UC is now embarking upon an initiative to establish more deeply the eScholarship repository as a suite of publishing services—not an alternative publishing system, although it is open access and is alternative—but, just simply, a better one....

“It's hard to make the case for institutional repositories to faculty,” Mitchell says. “We've decided we don't even want to try.” In fact, eScholarship officials are so wary of the antipathy faculty seem to feel toward institutional repositories, they are planning to ditch the term entirely.

That's just fine with Salo....“It's not about 'the box' any more.
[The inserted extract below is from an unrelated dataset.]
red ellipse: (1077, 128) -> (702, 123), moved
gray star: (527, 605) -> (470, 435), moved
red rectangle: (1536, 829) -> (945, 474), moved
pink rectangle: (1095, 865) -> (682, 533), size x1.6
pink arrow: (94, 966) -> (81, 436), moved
We can't be talking about the box—we need to focus on all the stuff that can be in the box and the services we can offer [to faculty].” ...

[CNI's Clifford Lynch] says,...“I think the big, important mission for institutional repositories revolves around preserving access to underlying data and things that don't look very much like traditional publishing,” he says. “Open access is an important discussion,” he adds, but only a small slice of the role repositories must play.
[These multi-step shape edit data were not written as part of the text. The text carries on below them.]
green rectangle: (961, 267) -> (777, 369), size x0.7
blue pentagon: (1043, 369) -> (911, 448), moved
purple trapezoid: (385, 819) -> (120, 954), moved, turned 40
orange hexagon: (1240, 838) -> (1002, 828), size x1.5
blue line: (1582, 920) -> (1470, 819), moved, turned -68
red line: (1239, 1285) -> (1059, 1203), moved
“The monster I see coming,” Lynch says, “is that funding agencies, like the [National Science Foundation], [National Institutes of Health], or [Andrew W.] Mellon [Foundation], are recognizing that data is an important asset that they fund and are starting to get more formal about what's going to happen to that data, where it will be preserved, where it is going to be put. As this rolls forward, faculty will want help from their institutions in satisfying the requirements of their funding organizations. Well-designed institutional repository services can be the answer there.”

If Lynch is “queasy,” it's because he questions whether institutions —in particular, libraries— are biting off more than they can chew and swallow by conflating IRs with an alternative publishing mission....

Salo doesn't necessarily disagree with Lynch. IRs can —and should— serve as places for faculty to preserve and access all kinds of data. She came to IRs through the OA movement, however, and, given her experience, sees wisdom in repositories retrenching around meaningful publishing services. “It is a legitimate decision,” she says. “Sitting around and waiting for stuff to come in is not working, so becoming a publisher, offering services, and going out and getting this stuff make perfect sense.” ...

In his opening keynote at the 2008 SPARC Digital Repositories Meeting in Baltimore, John Wilbanks, director of Science Commons, spoke about what would move IRs forward: incentives....

Salo says there are openings for IRs to make big strides in the coming years. “The key stumbling blocks,” she says, “are resources and will.”